Kartın var ise o ekrana tutuyorsun. Birkaç saniye sonra trrrnkkk diye bir ses geliyor.
- …kadar paran kaldı…
Bu ekran mesajlarının hemen hemen hepsi benim için sürpriz oldu.
Yani…
Birkaç saat önce şu meçhul A Kent’in websitesinde kontrol ettim. Emekli ‘halkkartım’ da x TL mevcut derken… Ekranda mutlaka birkaç TL eksiği yazdı.

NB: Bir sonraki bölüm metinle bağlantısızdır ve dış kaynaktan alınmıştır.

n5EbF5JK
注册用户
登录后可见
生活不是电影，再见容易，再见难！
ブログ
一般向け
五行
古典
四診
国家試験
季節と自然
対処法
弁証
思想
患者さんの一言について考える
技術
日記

Kaptanlara sordum. Yahu kardeşim burada bir tuhaflık var?
El cevap;
- Abi bu ekranlar henüz tam oturmadı…
Daha bu sabah yaşlı bir hanımefendi dolmuşta bir muhatap arıyordu;
“ Şoför evladım, bu karttan fazla para çekildiğinde kime gidip müracaat edeceğiz?”

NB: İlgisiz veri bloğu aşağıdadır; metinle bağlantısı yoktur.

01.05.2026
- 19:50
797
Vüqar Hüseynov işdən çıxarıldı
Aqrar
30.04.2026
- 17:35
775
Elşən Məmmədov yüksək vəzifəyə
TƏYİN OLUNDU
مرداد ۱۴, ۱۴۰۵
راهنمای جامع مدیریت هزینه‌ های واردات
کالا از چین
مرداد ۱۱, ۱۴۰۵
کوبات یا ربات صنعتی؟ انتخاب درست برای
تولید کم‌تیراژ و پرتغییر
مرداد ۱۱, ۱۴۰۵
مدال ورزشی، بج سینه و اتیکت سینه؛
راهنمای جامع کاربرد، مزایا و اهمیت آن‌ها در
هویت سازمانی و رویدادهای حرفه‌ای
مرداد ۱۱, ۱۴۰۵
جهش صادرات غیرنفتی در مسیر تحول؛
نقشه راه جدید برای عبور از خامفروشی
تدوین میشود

Dolmuşun tamamı ‘Yaparsa Hoca Yapar’ repliğinizi tekrarladıktan sonra sizin ve ekibinizin hal ve hatırını son derece ‘nazik’ bir o kadar da ‘incitmeden’ sordu…
Bunlar size gelmiyor mu?
Mustafa Bey,
Bu halkkart ve cümle alakalı hususlardan birinci derece siz sorumlusunuz. Bu kentte yaşayan emekli bir vatandaş olan bana cevap verin;
Otobüs ve dolmuşlardaki bu ekran nedir? Ekranın oturması nasıl olur?
Antkartı iptal edilirken en çok bağırdığınız “ insanlar paralı biniş hakkından mahrum edilemez. Bunu kaldıracağız.” cümlesini nerede bıraktınız?
Bu otobüs ve dolmuşlardaki çakma malzeme ne zaman adam gibi çalışmaya başlayacak?
Siz ne zaman; “ Ey Antalya, bir inat uğruna daldığım bu macera bana birkaç gömlek büyük geldi. Ben işime dönüyorum.” diyeceksiniz?
Olmadı Mustafa Bey,
Hem kendinizin, hem de Kentin 5 yılı heba oldu…
Gelecek seçimlerden sonra bu kentin başında siz olmayacaksınız. Eğer önümüzdeki 2.5 yılda, ait olduğunuz siyasi parti, diğer belediyeler ve farklı platformlarda gelecek seçimler için çok güçlü bir ateş yakamaz ise, yandı gülüm keten helva…
Ben de sizi, Anadolu tarihinin zengin folkloru dururken, ortaya karışık attırıverdiğiniz Octoberfest tuhaflığı, A Kent ve çalışmayan ekranlar ile anımsayacağım.